Some of the questions I am left with are:
· Is seizure control associated with taking gabapentin due to higher levels of brain homocarnosine or GABA, or due to some other effect of the drug?
· Can l-carnosine or N-acetyl carnosine achieve some of the pain control and other benefits attributed to gabapentin?
· What if any of the general health benefits of supplementation by l-carnosine are also achieved by supplementation with beta-alanine, by taking gabapentin? Is gabapentin a “longevity drug?”
· What are the actual implications on adult learning of gabapentin inhibiting new synapse formation?

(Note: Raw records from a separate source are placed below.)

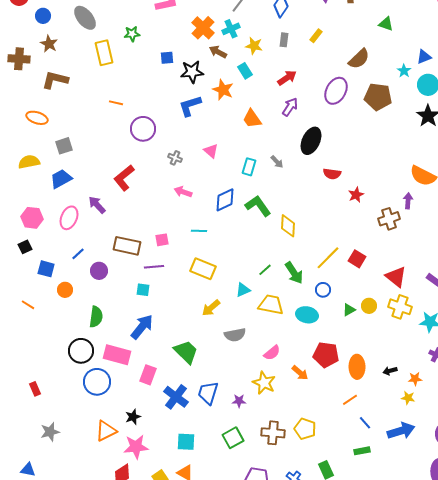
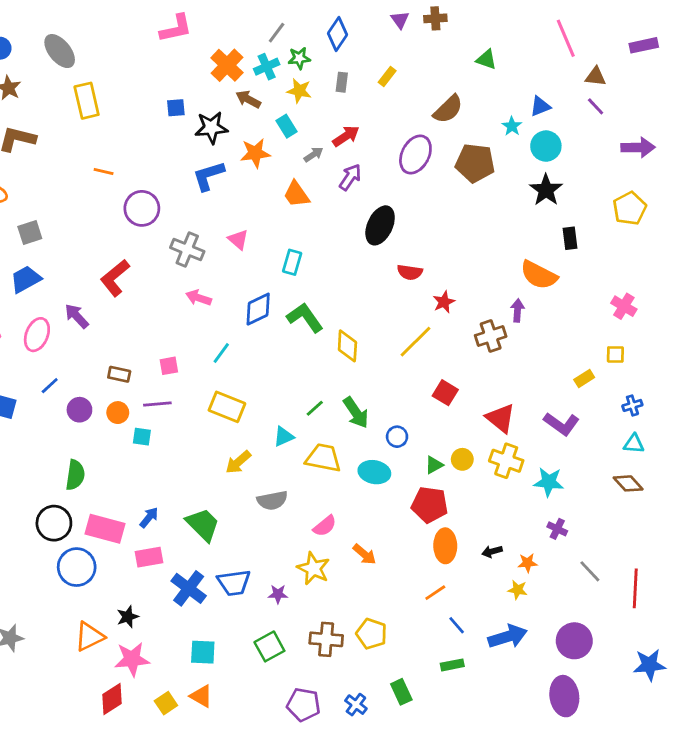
green star: (132, 34) -> (299, 58), moved
orange star: (223, 90) -> (255, 153), turned -30
gray cross: (175, 158) -> (187, 250), size x1.6
gray arrow: (277, 162) -> (313, 155), moved, turned -80
cyan line: (199, 231) -> (221, 353), turned -56
brown rectangle: (127, 246) -> (119, 374), size x0.6
yellow line: (328, 258) -> (415, 342), moved
orange circle: (65, 290) -> (118, 413), moved
blue arrow: (142, 327) -> (149, 517), moved, size x0.6
red pentagon: (326, 355) -> (430, 505), moved
pink rectangle: (148, 375) -> (149, 557), turned 60
blue trapezoid: (208, 393) -> (234, 583), turned -115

· What are the differential effects of supplementation with l-carnosine, supplementation with beta-alanine, supplementation with GABA or taking the drug gabapentin on brain neurons, in CNS glial cells and in muscle tissues?
My current personal plans are 1. to stay on 500mg of l-carnosine twice daily, 2. To phase off of gabapentin as soon as possible consistent with my neuropathic pain not returning; pursuant to this,I have just phased down from 900mg a day to 600mg, and 3. Of course to keep alert to any new research developments that might affect these decisions.